*WORK ITEM*
Below are the entries; give again exactly the lines from the one mentioning "mają kluczowe znaczenie." through the one mentioning "Folia wykonana z", inclusive.

*INFORMATION*
-- -- --

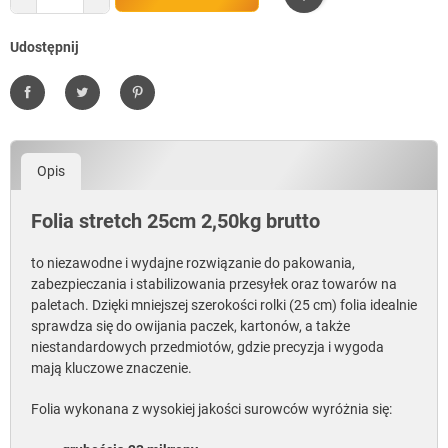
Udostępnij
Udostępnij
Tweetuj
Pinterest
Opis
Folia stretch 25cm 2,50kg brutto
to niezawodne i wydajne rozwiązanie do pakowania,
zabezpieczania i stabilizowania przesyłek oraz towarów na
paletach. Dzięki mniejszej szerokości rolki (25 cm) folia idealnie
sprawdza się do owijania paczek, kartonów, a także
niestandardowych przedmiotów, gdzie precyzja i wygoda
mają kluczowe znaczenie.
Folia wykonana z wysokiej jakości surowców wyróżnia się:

-- -- --

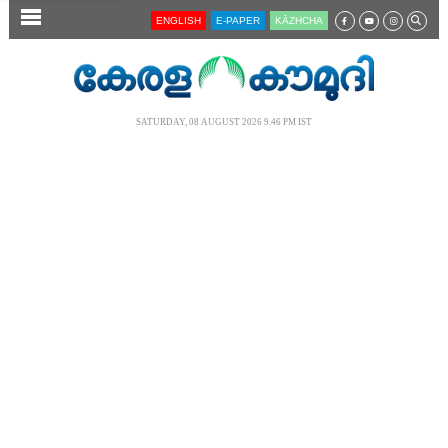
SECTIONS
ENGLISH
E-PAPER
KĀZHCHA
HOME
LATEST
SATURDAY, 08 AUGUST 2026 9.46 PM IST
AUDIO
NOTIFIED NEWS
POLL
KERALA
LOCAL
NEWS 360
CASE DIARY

-- -- --

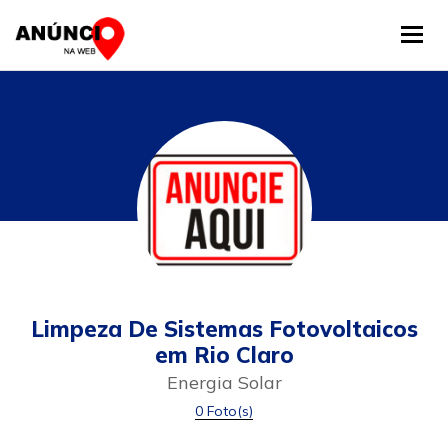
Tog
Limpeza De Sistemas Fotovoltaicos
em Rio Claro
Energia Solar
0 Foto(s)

-- -- --

*SOLVED EXERCISE*
mają kluczowe znaczenie.
Folia wykonana z wysokiej jakości surowców wyróżnia się:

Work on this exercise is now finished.